Fastenal (FAST) Q2 2024 earnings summary
Event summary combining transcript, slides, and related documents.
Q2 2024 earnings summary
3 Feb, 2026Executive summary
Net sales for Q2 2024 increased 1.8% year-over-year to $1,916.2 million, with EPS at $0.51, down 2% from the prior year, reflecting a challenging industrial market and unfavorable product mix impacting gross profit.
Growth was driven by larger customers, Onsite locations, and digital channels, while fastener sales declined and safety/non-fastener products grew.
Leadership changes, including the elevation of Jeff Watts to President, improved alignment and customer acquisition.
U.S. Manufacturing PMI remained below 50 for 19 of the last 20 months, signaling persistent weakness in manufacturing activity and weighing on daily sales rates.

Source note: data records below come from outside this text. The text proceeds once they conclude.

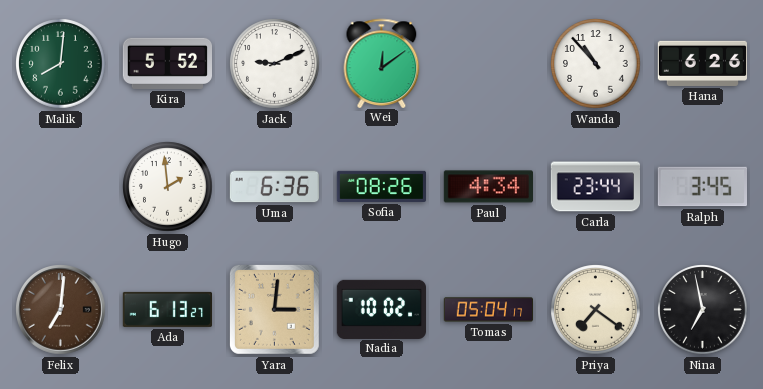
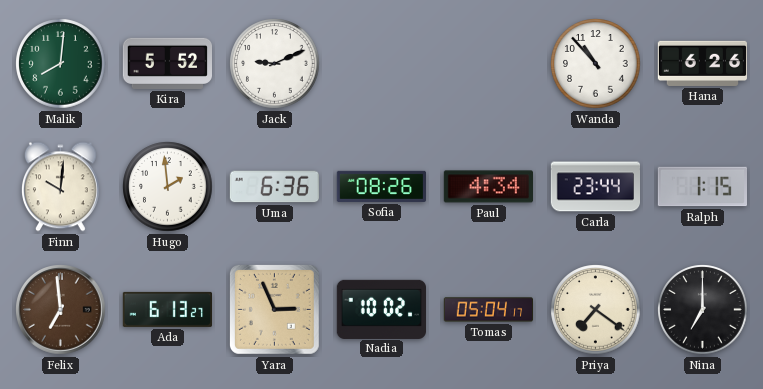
Wei: 12:09 -> none
Finn: none -> 10:01
Ralph: 3:45 -> 1:15
Felix: 7:01 -> 6:59
Yara: 3:01 -> 2:56
Nina: 6:58 -> 7:00
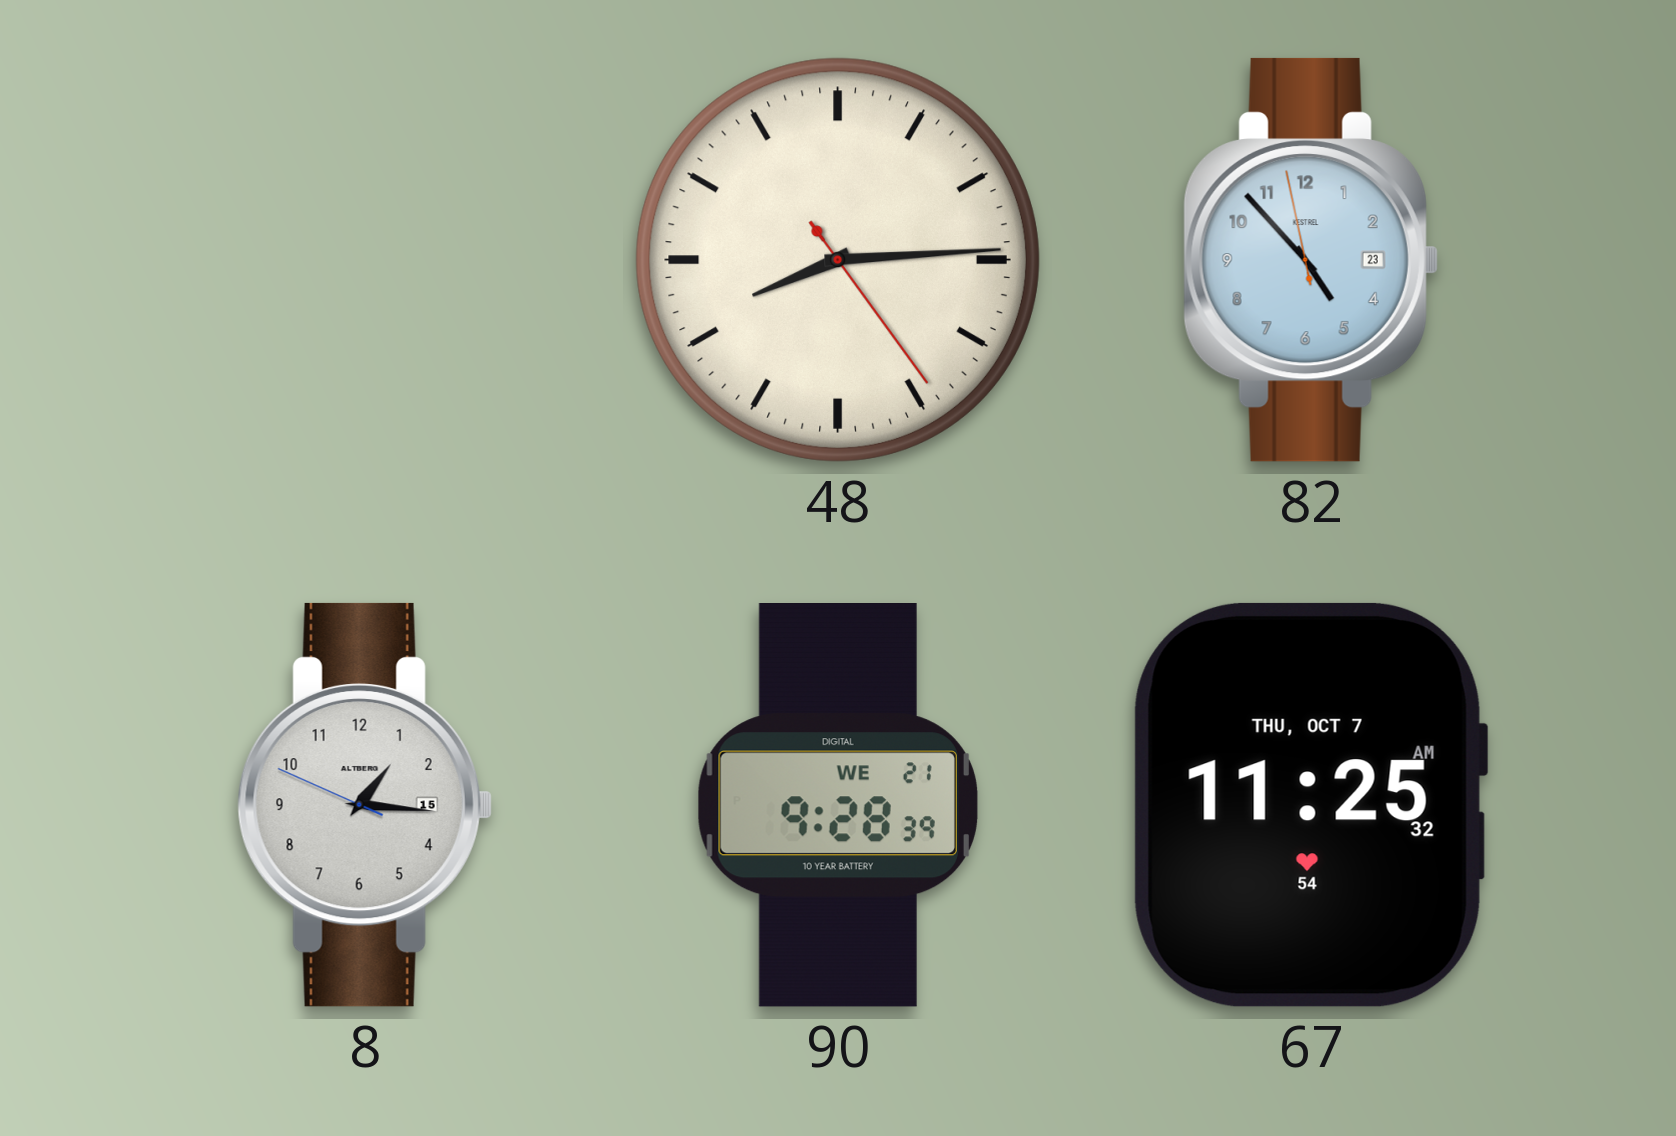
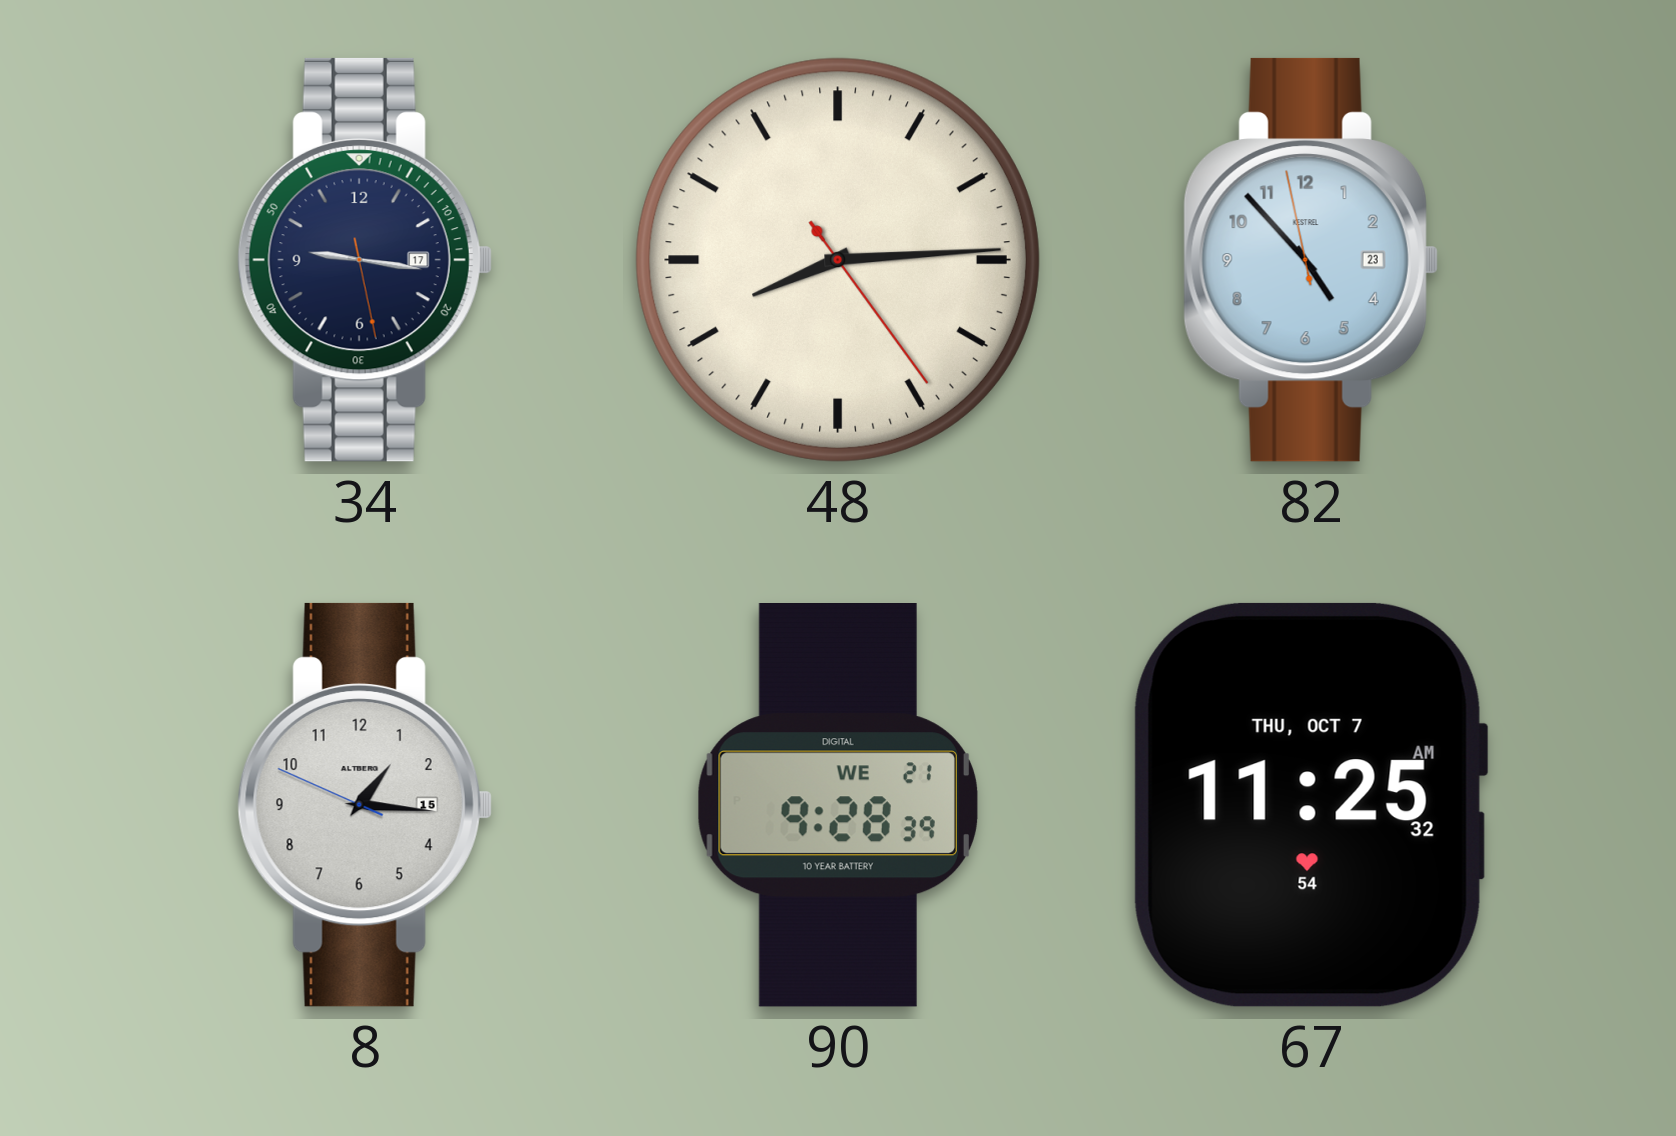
34: none -> 9:16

The company continues to focus on balancing margin defense with efforts to accelerate growth, emphasizing cost control and operational efficiency.
Financial highlights
Gross margin declined to 45.1% from 45.5% year-over-year, mainly due to product/customer mix and supply chain inefficiencies.
Operating margin was 20.2%, down from 21.0% in Q2 2023, impacted by customer expo and warehousing support expenses.
SG&A was 24.9% of sales, up from 24.6%, with total SG&A up 3% due to higher employee, vehicle, and insurance costs.
Operating cash flow was $258 million (88.1% of net income), above historical Q2 rates but below the prior year due to less inventory reduction.
Debt was 6.3% of total capital, down from 9.4% a year ago; dividends paid in Q2 were $223.3 million, up from $199.9 million.
Outlook and guidance
Onsite signings target for 2024 remains 375–400; 209 signed year-to-date, with FMI device signings goal of 26,000–28,000 MEUs.
Digital sales footprint expected to reach 63% of total sales in 2024, revised from 66%, with a long-term expectation of 95%.
Full-year 2024 net capital spending forecast raised to $235–$255 million, reflecting higher investment in FMI devices, hub automation, and IT.
Management expects tighter cost control in Q3 and sees potential for margin leverage as growth returns.
Gross margin expected to normalize by Q4 2024 as supply chain inefficiencies ease.